Hawaii Adoption Forms: What to File, Where to Get Them, and What Trips People Up

The Hawaii State Judiciary publishes its adoption forms online. That's the easy part. The harder part is knowing which forms apply to your specific circuit, which require original signatures versus certified copies, what the court expects the documents to say, and what gets a filing rejected before a judge ever sees it.

This isn't a situation where you fill out one universal packet and mail it in. Hawaii adoption forms vary by circuit, by case type, and by whether the birth parents are consenting or the case involves a TPR proceeding. Getting familiar with the structure before you start saves the delay of a rejected filing.

The Court System and Where to File

Hawaii's Family Court operates in four circuits:

  • First Circuit: Oahu — Ronald T.Y. Moon Kapolei Courthouse. This handles the largest volume of adoption cases in the state.
  • Second Circuit: Maui, Molokai, Lanai — Hoapili Hale in Wailuku.
  • Third Circuit: Hawaii Island — Hale Kaulike in Hilo; Keahuolu in Kona.
  • Fifth Circuit: Kauai — Puuhonua Kaulike in Lihue.

You file in the circuit where you reside, where you're stationed if military, or where the child resides or was born. Once you've identified your circuit, you need that circuit's specific version of the forms — some are statewide, some have circuit-specific addendums.

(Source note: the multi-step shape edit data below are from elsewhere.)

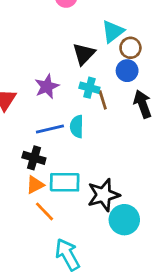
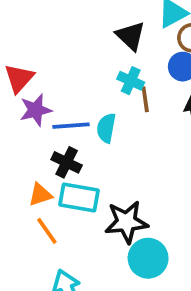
black triangle: (84, 54) -> (131, 36), turned -40
purple star: (47, 86) -> (36, 110), moved
black cross: (34, 158) -> (67, 162), moved

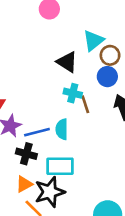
black cross: (67, 162) -> (26, 154), moved
cyan rectangle: (79, 197) -> (60, 166), moved
black star: (126, 222) -> (50, 192), moved

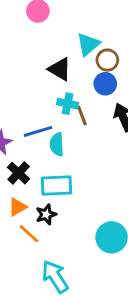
blue line: (37, 132) -> (38, 131), moved
black cross: (26, 154) -> (19, 173), turned 30
black star: (50, 192) -> (46, 214), size x0.6

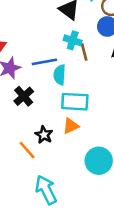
cyan rectangle: (56, 185) -> (75, 102), moved
orange triangle: (17, 207) -> (71, 126), moved
black star: (46, 214) -> (44, 135), turned -30

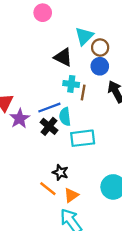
brown line: (84, 52) -> (83, 92), turned 35
black cross: (24, 96) -> (49, 126), moved
orange triangle: (71, 126) -> (71, 195), moved

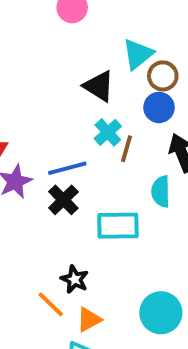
cyan cross: (71, 84) -> (108, 132), turned 35
cyan semicircle: (65, 117) -> (161, 191), moved

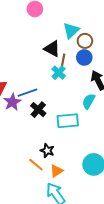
brown line: (127, 149) -> (63, 61), moved
blue line: (67, 168) -> (27, 93), moved
cyan semicircle: (161, 191) -> (89, 101), turned 35

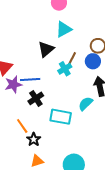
cyan triangle: (71, 31) -> (64, 29), moved
black triangle: (52, 49) -> (46, 49), moved, turned 36
orange line: (36, 165) -> (22, 126), moved

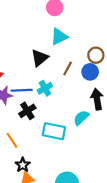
cyan cross: (65, 69) -> (45, 88), moved
black star: (34, 139) -> (23, 165), moved

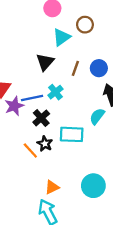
brown circle: (96, 55) -> (85, 25), moved
black star: (23, 165) -> (45, 144), moved

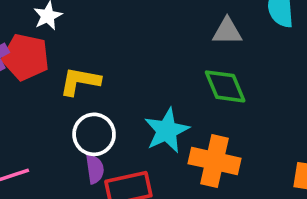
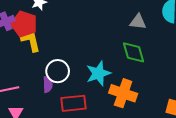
yellow L-shape: (80, 81) -> (31, 41), moved, turned 60
purple semicircle: (95, 169) -> (48, 85), moved

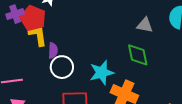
purple semicircle: (48, 85) -> (53, 50), moved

The Core Documents in Every Hawaii Adoption Filing

Petition for Adoption

The Petition for Adoption is the foundational document that initiates the court proceeding. Under HRS §578-1 and §578-8, the petition sets out:

  • The identity of the petitioners (who is adopting)
  • The identity of the child
  • The basis for the court's jurisdiction and venue
  • The nature of the adoption (consented, TPR already completed, stepparent, relative, etc.)
  • A request that the court issue an adoption decree

The petition references court form numbers that vary between circuits. The Hawaii State Judiciary's self-help section publishes the First Circuit forms at courts.state.hi.us. For other circuits, contact the clerk's office directly — they can provide the appropriate packet for your case type.

A common mistake: families download the First Circuit petition and file it in the Third Circuit. The forms look similar but have different requirements. The Third Circuit, in particular, requires an Asset and Debt Statement not required in the First Circuit, and has specific instructions for how financial information must be presented.

Adoption Information Sheet (AIS)

The AIS is a standard statewide form that captures demographic information about the child being adopted. It feeds into the Hawaii Department of Health's vital records process — this is how the new birth certificate eventually gets issued with the adoptive parents' names.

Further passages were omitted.